I am like thousands of other Carers; we often have no compassion for ourselves, we don't give ourselves the space to sit with our suffering and what has happened to us. We don't praise ourselves for the things we do well for the person we care for, when we want time for ourselves we think we are being selfish. The identities we once had are gone, we become angry at what we have lost, we grieve for the person we were and the person we will never be again. 
My faith a Pureland Buddhist has helped me a lot.  With faith in Amida Buddha I have been able to find light in the darkest of days. My intention in this blog is from time to time to draw on my experiences as a Buddhist, along with my life as a Carer to share my thoughts and feelings on how we can as Carers learn to bring compassion to ourselves as well as to those we Care for. 

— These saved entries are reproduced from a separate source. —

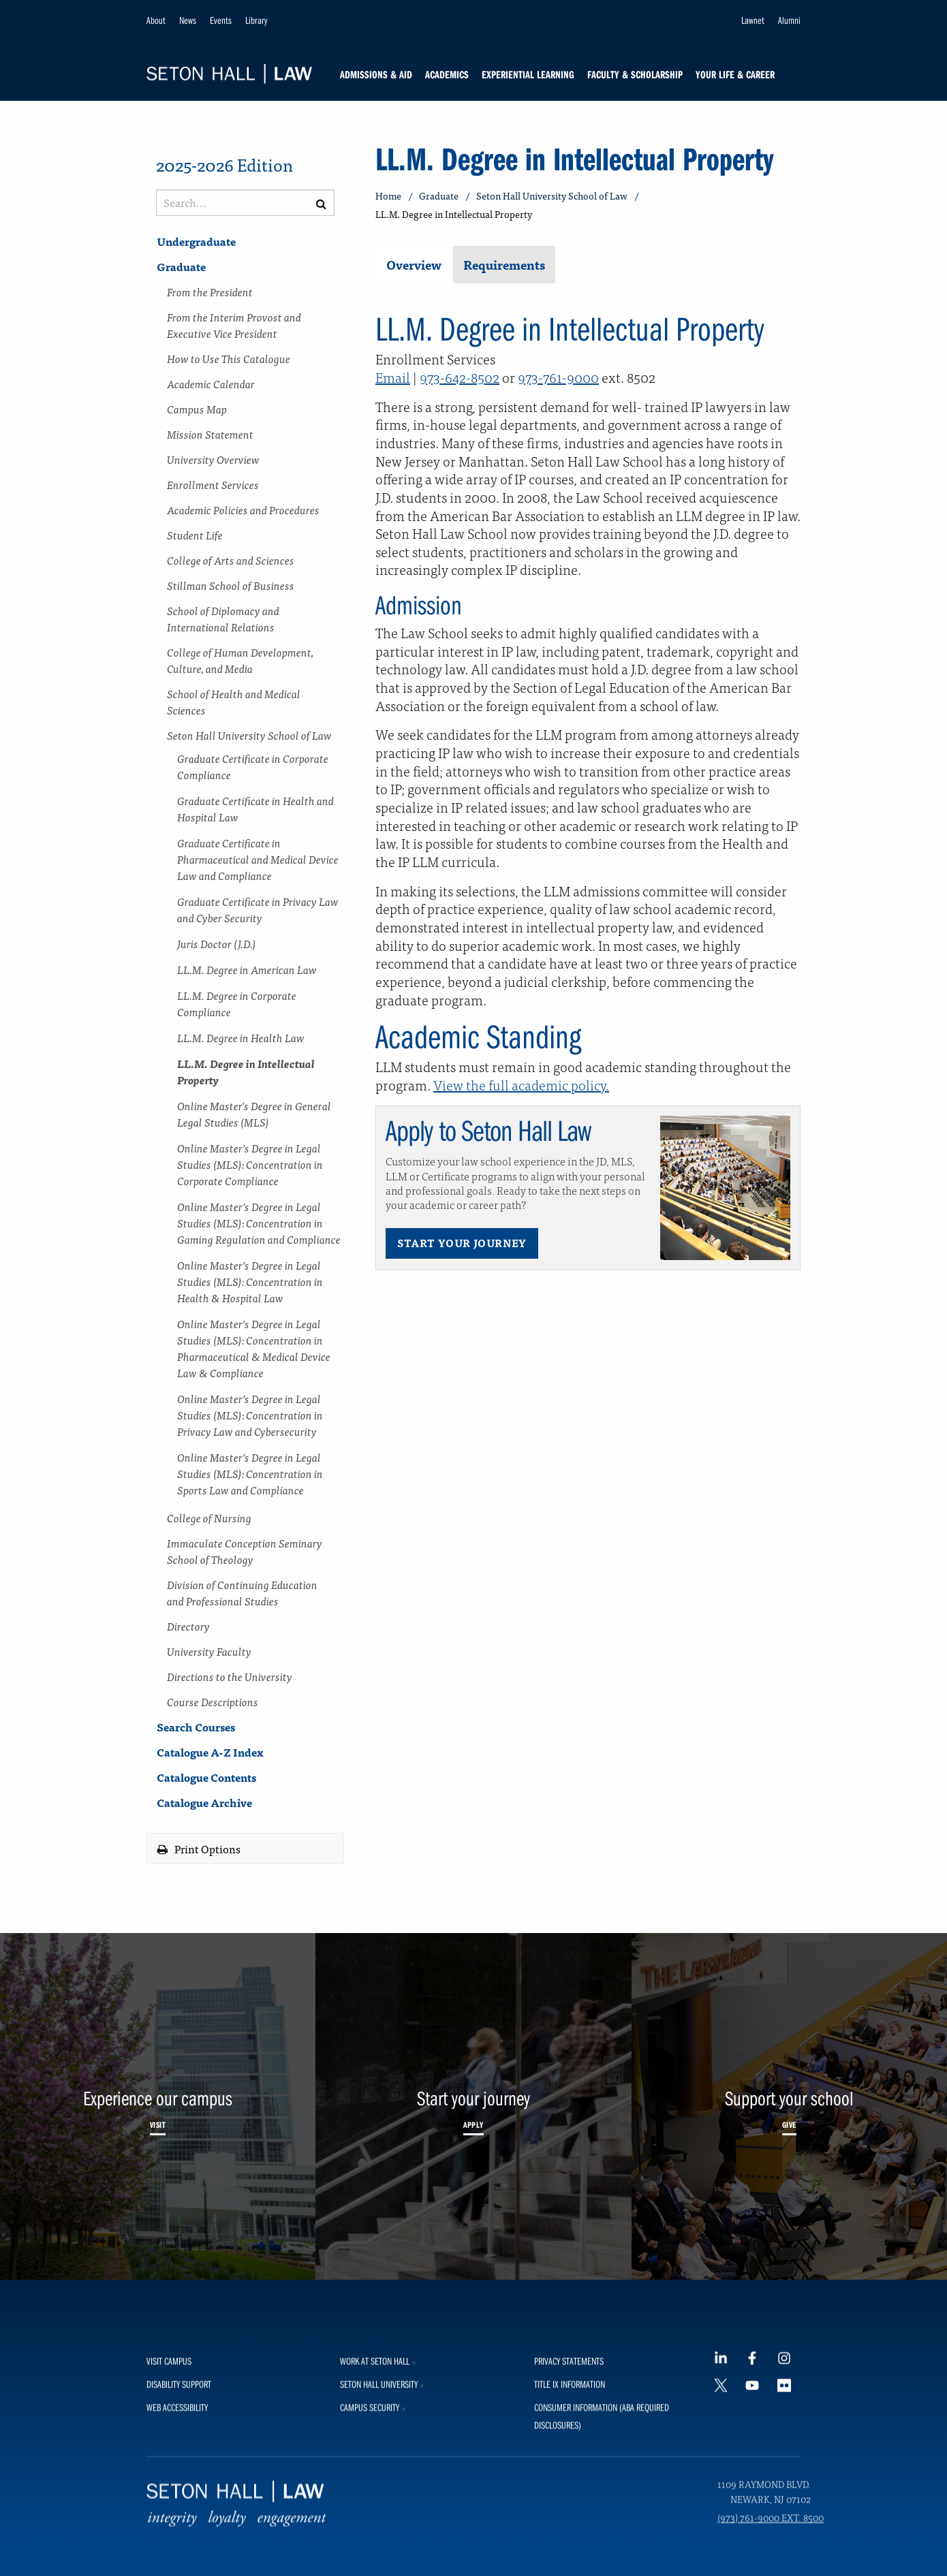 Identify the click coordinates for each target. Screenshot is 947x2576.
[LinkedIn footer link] (725, 2502)
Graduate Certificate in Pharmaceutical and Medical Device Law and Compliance (258, 859)
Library (256, 20)
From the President (210, 291)
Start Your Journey (462, 1242)
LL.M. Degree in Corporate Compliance (236, 1003)
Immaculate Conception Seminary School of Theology (244, 1551)
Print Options (198, 1848)
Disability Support (178, 2524)
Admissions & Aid (376, 74)
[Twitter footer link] (725, 2533)
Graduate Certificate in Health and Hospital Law (255, 808)
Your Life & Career (735, 74)
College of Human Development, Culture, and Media (240, 660)
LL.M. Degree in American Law (247, 969)
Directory (188, 1626)
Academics (447, 74)
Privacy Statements (569, 2501)
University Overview (213, 459)
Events (221, 20)
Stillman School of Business (230, 585)
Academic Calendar (211, 383)
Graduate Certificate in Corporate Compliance (252, 766)
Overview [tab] (413, 264)
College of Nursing (209, 1517)
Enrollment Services (213, 484)
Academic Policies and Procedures (243, 509)
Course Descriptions (212, 1701)
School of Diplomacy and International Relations (223, 618)
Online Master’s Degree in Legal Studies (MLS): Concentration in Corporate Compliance (250, 1164)
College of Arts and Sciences (230, 560)
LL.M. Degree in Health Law (241, 1037)
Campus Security (374, 2547)
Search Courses (196, 1726)
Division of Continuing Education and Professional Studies (242, 1592)
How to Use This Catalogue (228, 358)
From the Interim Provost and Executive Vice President (234, 325)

If you are already a Carer then me posing the question Who Cares for the Carer? will no doubt have you laughing, because you and I both know the answer is 'No One'. So if we don't look after ourselves, if we don't give ourselves a little bit of compassion then nobody else will. 
Gautama Buddha said “If your compassion does not include yourself, it is incomplete.” 
I am doing my best day be day to work on that one!

Thanks for stopping by and sharing the journey on the road to Self Compassion.